Villejuif, le 9 mars 2026

The Lancet
le traitement standard de radiothérapie des cancers du sein va changer partout dans le monde

Les résultats finaux de l’étude française HypoG-01 marquent un tournant dans le traitement du cancer du sein au niveau mondial. Publiée dans la revue The Lancet après cinq ans de suivi, cette étude pragmatique de non-infériorité démontre qu'un protocole de radiothérapie hypofractionnée de 15 séances réparties sur trois semaines n’est pas moins sûr ou moins efficace que le parcours standard de 25 séances sur cinq semaines pour traiter les cancers du sein nécessitant une irradiation des ganglions. En prouvant l'absence de surrisque de complications, cette étude française s'impose désormais comme le nouveau standard thérapeutique mondial, permettant de simplifier et d'alléger le parcours de soins des patientes. Elle a été promue par Unicancer et coordonnée par la Dr Sofia Rivera, onco-radiothérapeute, cheffe adjointe du département de radiothérapie de Gustave Roussy, laboratoire Radiothérapie Moléculaire et Innovation Thérapeutique (Inserm/Gustave Roussy/Univ. Paris-Saclay).

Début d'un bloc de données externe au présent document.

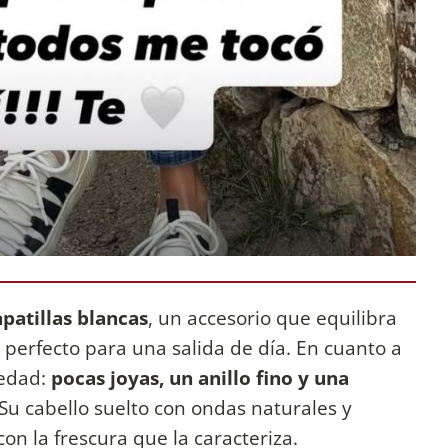
apatillas blancas
, un accesorio que equilibra
c, perfecto para una salida de día. En cuanto a
iedad:
pocas joyas, un anillo fino y una
Su cabello suelto con ondas naturales y
con la frescura que la caracteriza.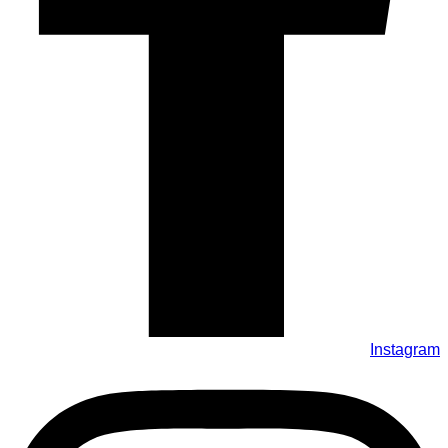
Instagram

https://doi.org/10.1016/S0140-6736(25)02597-8

Parmi les 60 000 nouveaux cas de cancers du sein diagnostiqués chaque année en France, environ un tiers[1] d’entre eux le sont au stade locorégional. Cela signifie que la maladie a pu s’étendre aux ganglions situés à proximité du sein. Pour ces patientes, le parcours standard de soins reposait jusqu’alors sur la chirurgie, suivi de 25 séances de radiothérapie centrées sur le sein ou la paroi thoracique et la zone ganglionnaire, réparties sur cinq semaines.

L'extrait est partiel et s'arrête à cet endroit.